An oddity in list comparison and element assignment

[Jim Segrave]

In article <1149177617.985251.74560 at c74g2000cwc.googlegroups.com>,
 <michael.f.ellis at gmail.com> wrote:
>Hi Alex,
>With all due respect to your well-deserved standing in the Python
>community, I'm not convinced that equality shouldn't imply invariance
>under identical operations.
>
>Perhaps the most fundamental notion is mathematics is that the left and
>right sides of an equation remain identical after any operation applied
>to both sides.  Our experience of the physical world is similar.  If I
>make identical modifications to the engines of two identical
>automobiles, I expect the difference in performance to be identical.
>If my expectation is met, I would assert that either the two vehicles
>were not identical to begin with or that my modifications were not
>performed identically.
>
>As to containers,  would you say that envelope containing five $100
>bills is the same as an envelope containing a single $100 bill and 4
>xerox copies of it? If so, I'd like to engage in some envelope
>exchanges with you :-)
>
>As I see it, reference copying is a very useful performance and memory
>optimization.  But I don't think it should undermine the validity of
>assert(a==b) as a predictor of invariance under identical operations.

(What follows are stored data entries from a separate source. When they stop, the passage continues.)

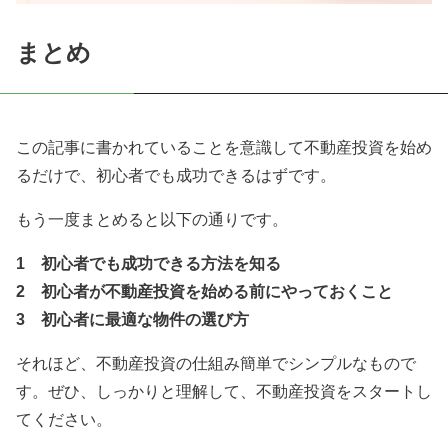
まとめ
この記事に書かれていることを意識して不動産投資を始め
るだけで、初心者でも成功できるはずです。
もう一度まとめると以下の通りです。
1 初心者でも成功できる方法を知る
2 初心者が不動産投資を始める前にやっておくこと
3 初心者に最適な物件の選び方
それほど、不動産投資の仕組み簡単でシンプルなもので
す。ぜひ、しっかりと理解して、不動産投資をスタートし
てください。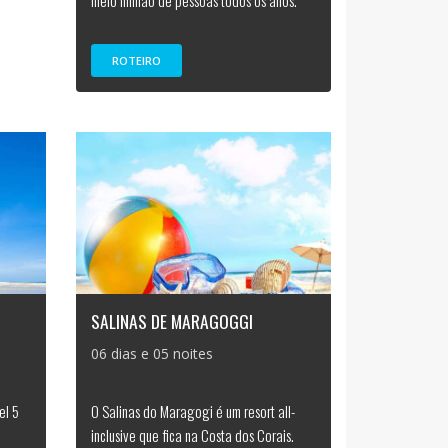
meio milhão de pessoas todos os anos.
ROTEIRO
SALINAS DE MARAGOGGI
06 dias e 05 noites
el 5
O Salinas do Maragogi é um resort all-
inclusive que fica na Costa dos Corais.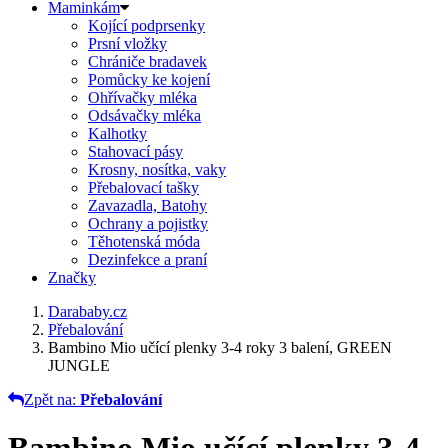
Maminkám
Kojící podprsenky
Prsní vložky
Chrániče bradavek
Pomůcky ke kojení
Ohřívačky mléka
Odsávačky mléka
Kalhotky
Stahovací pásy
Krosny, nosítka, vaky
Přebalovací tašky
Zavazadla, Batohy
Ochrany a pojistky
Těhotenská móda
Dezinfekce a praní
Značky
Darababy.cz
Přebalování
Bambino Mio učící plenky 3-4 roky 3 balení, GREEN
JUNGLE
Zpět na:
Přebalování
Bambino Mio učící plenky 3-4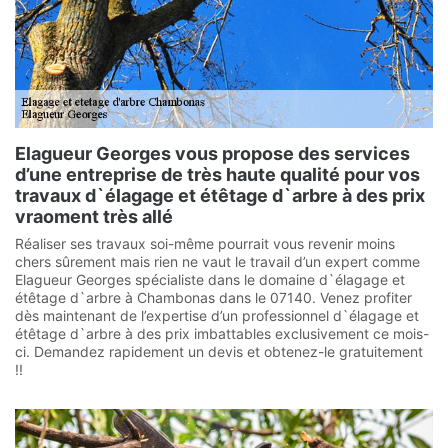
Elagueur Georges vous propose des services
d’une entreprise de très haute qualité pour vos
travaux d`élagage et étêtage d`arbre à des prix
vraoment très allé
Réaliser ses travaux soi-même pourrait vous revenir moins
chers sûrement mais rien ne vaut le travail d’un expert comme
Elagueur Georges spécialiste dans le domaine d`élagage et
étêtage d`arbre à Chambonas dans le 07140. Venez profiter
dès maintenant de l’expertise d’un professionnel d`élagage et
étêtage d`arbre à des prix imbattables exclusivement ce mois-
ci. Demandez rapidement un devis et obtenez-le gratuitement
!!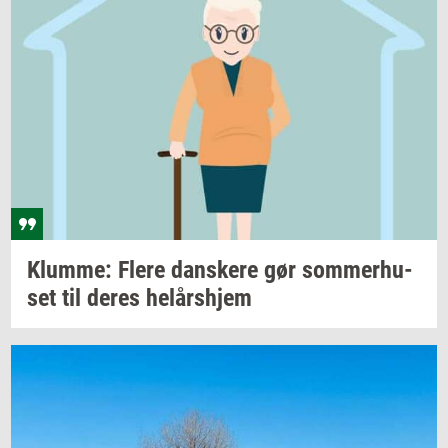
Klum­me: Flere
dan­ske­re
gør
som­mer­hu­
set
til deres
helårs­hjem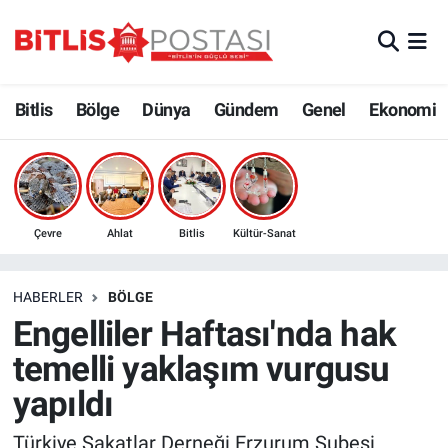
Asayiş
Nöbetçi Eczaneler
Bitlis
Bölge
Dünya
Gündem
Genel
Ekonomi
Bilim ve Teknoloji
Bitlis Hava Durumu
Bölge
Bitlis Trafik Yoğunluk Haritası
Çevre
Süper Lig Puan Durumu ve Fikstür
Çevre
Ahlat
Bitlis
Kültür-Sanat
Dünya
Tüm Manşetler
HABERLER
BÖLGE
Engelliler Haftası'nda hak
Eğitim
Son Dakika Haberleri
temelli yaklaşım vurgusu
Ekonomi
Haber Arşivi
yapıldı
Genel
Türkiye Sakatlar Derneği Erzurum Şubesi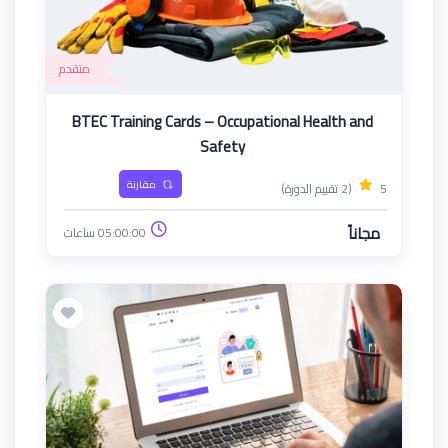
متقدم
BTEC Training Cards – Occupational Health and
Safety
مقارنة
5
(2 تقييم الدورة)
مجاناً
05:00:00 ساعات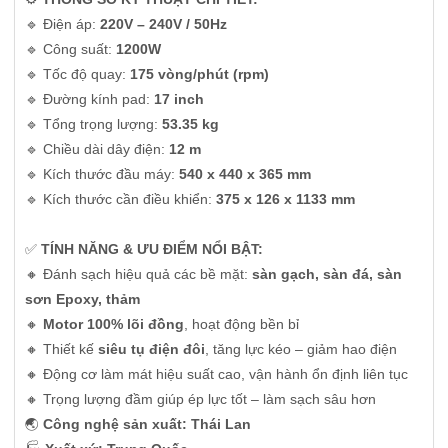
🔹 Điện áp:
220V – 240V / 50Hz
🔹 Công suất:
1200W
🔹 Tốc độ quay:
175 vòng/phút (rpm)
🔹 Đường kính pad:
17 inch
🔹 Tổng trọng lượng:
53.35 kg
🔹 Chiều dài dây điện:
12 m
🔹 Kích thước đầu máy:
540 x 440 x 365 mm
🔹 Kích thước cần điều khiển:
375 x 126 x 1133 mm
✅
TÍNH NĂNG & ƯU ĐIỂM NỔI BẬT:
🔸 Đánh sạch hiệu quả các bề mặt:
sàn gạch, sàn đá, sàn
sơn Epoxy, thảm
🔸
Motor 100% lõi đồng
, hoạt động bền bỉ
🔸 Thiết kế
siêu tụ điện đôi
, tăng lực kéo – giảm hao điện
🔸 Động cơ làm mát hiệu suất cao, vận hành ổn định liên tục
🔸 Trọng lượng đầm giúp ép lực tốt – làm sạch sâu hơn
🌏
Công nghệ sản xuất: Thái Lan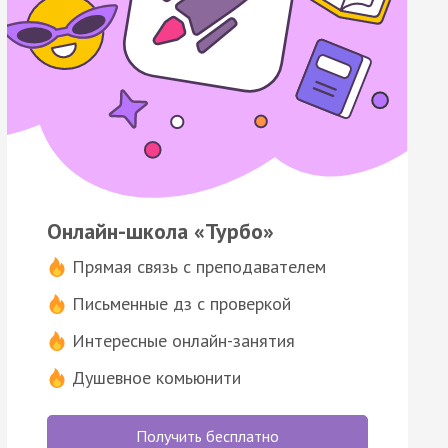
Онлайн-школа «Турбо»
Прямая связь с преподавателем
Письменные дз с проверкой
Интересные онлайн-занятия
Душевное комьюнити
Получить бесплатно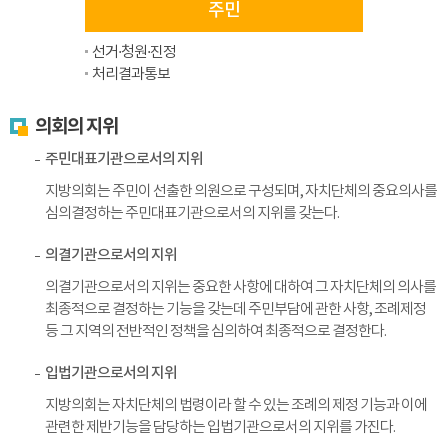
주민
선거·청원·진정
처리결과통보
의회의 지위
주민대표기관으로서의 지위
지방의회는 주민이 선출한 의원으로 구성되며, 자치단체의 중요의사를
심의결정하는 주민대표기관으로서의 지위를 갖는다.
의결기관으로서의 지위
의결기관으로서의 지위는 중요한 사항에 대하여 그 자치단체의 의사를
최종적으로 결정하는 기능을 갖는데 주민부담에 관한 사항, 조례제정
등 그 지역의 전반적인 정책을 심의하여 최종적으로 결정한다.
입법기관으로서의 지위
지방의회는 자치단체의 법령이라 할 수 있는 조례의 제정 기능과 이에
관련한 제반기능을 담당하는 입법기관으로서의 지위를 가진다.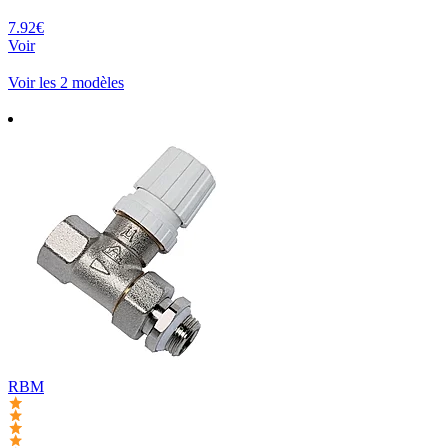
7.92€
Voir
Voir les 2 modèles
RBM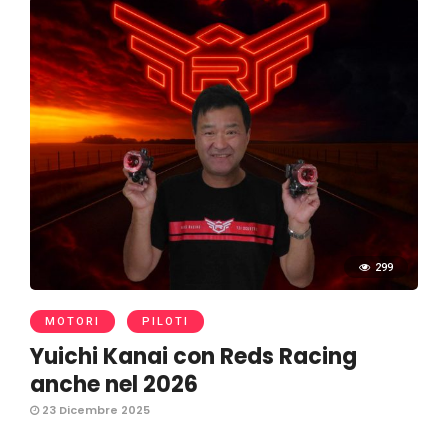
299
MOTORI
PILOTI
Yuichi Kanai con Reds Racing
anche nel 2026
23 Dicembre 2025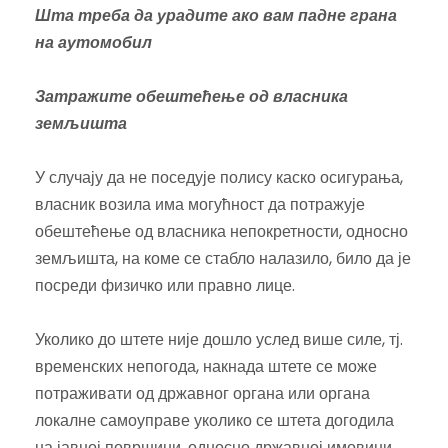
Шта треба да урадите ако вам падне грана
на аутомобил
Затражите обештећење од власника
земљишта
У случају да не поседује полису каско осигурања,
власник возила има могућност да потражује
обештећење од власника непокретности, односно
земљишта, на коме се стабло налазило, било да је
посреди физичко или правно лице.
Уколико до штете није дошло услед више силе, тј.
временских непогода, накнада штете се може
потраживати од државног органа или органа
локалне самоуправе уколико се штета догодила
на јавној површини, односно државној имовини.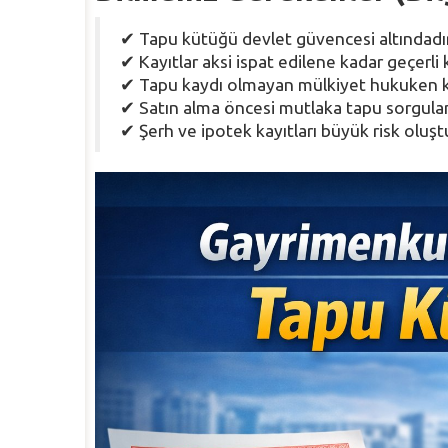
✔ Tapu kütüğü devlet güvencesi altındadı
✔ Kayıtlar aksi ispat edilene kadar geçerli k
✔ Tapu kaydı olmayan mülkiyet hukuken
✔ Satın alma öncesi mutlaka tapu sorgulam
✔ Şerh ve ipotek kayıtları büyük risk oluştu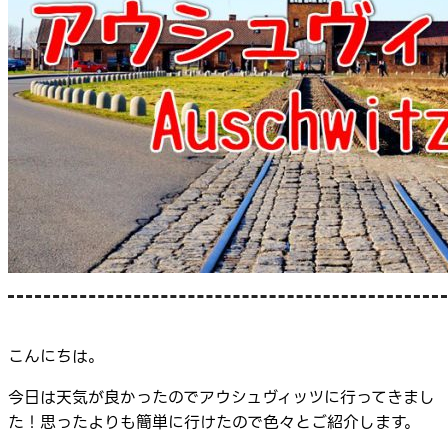
こんにちは。
今日は天気が良かったのでアウシュヴィッツに行ってきまし
た！思ったよりも簡単に行けたので色々とご紹介します。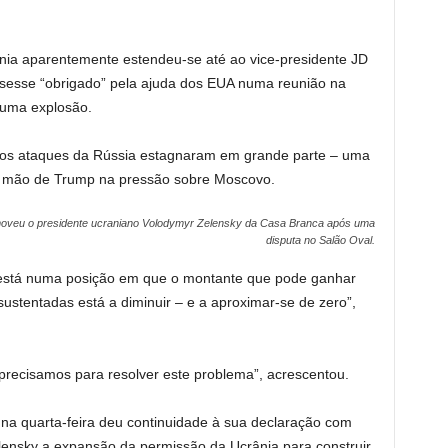
nia aparentemente estendeu-se até ao vice-presidente JD
ssesse “obrigado” pela ajuda dos EUA numa reunião na
 uma explosão.
os ataques da Rússia estagnaram em grande parte – uma
 a mão de Trump na pressão sobre Moscovo.
emoveu o presidente ucraniano Volodymyr Zelensky da Casa Branca após uma
disputa no Salão Oval.
está numa posição em que o montante que pode ganhar
ustentadas está a diminuir – e a aproximar-se de zero”,
precisamos para resolver este problema”, acrescentou.
a quarta-feira deu continuidade à sua declaração com
lensky a expansão da permissão da Ucrânia para construir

I think you end up with a totally unwieldy definition of '==' for
containers, since you have to check for _identical_ aliasing to
whatever depth it might occur, and, if you insist on equality
modeling the physical world, two lists can only be equal if:

for each corresponding element in the two lists, either the element is
a reference to the same underlying object or the corresponding
elements are references to objects which do not have and never will
have other references bound to them.

For example:

ra = ['a', 'a']
rb = ['b', 'b']

l1 = [ra, rb]
l2 = [ra, rb]

This will be equal by your definition and will preserve equality over
identical operations on l1 and l2

l3 = [ ['a', 'b'], ['a', 'b']]

This list will be identical, under your definition, so long as we
don't have anyone doing anything to the references ra or rb. Your
equality test has to claim that l1 and l3 are not equal, since ra
could be changed and that's not an operation on l1 or l3

This also leaves out the complexity of analysiing nested structures -
if you have a tuple, containing tuples which contain lists, then are
those top level tuples 'equal' if there are aliases in the lists? How
many levels deep should an equality test go? 

Does the more common test, to see if the elements of a sequence are
identical at the time of comparision need a new operator or hand
coding, since most of the time programmers aren't interested in future
equality or not of the structures.

-- 
Jim Segrave           (jes at jes-2.demon.nl)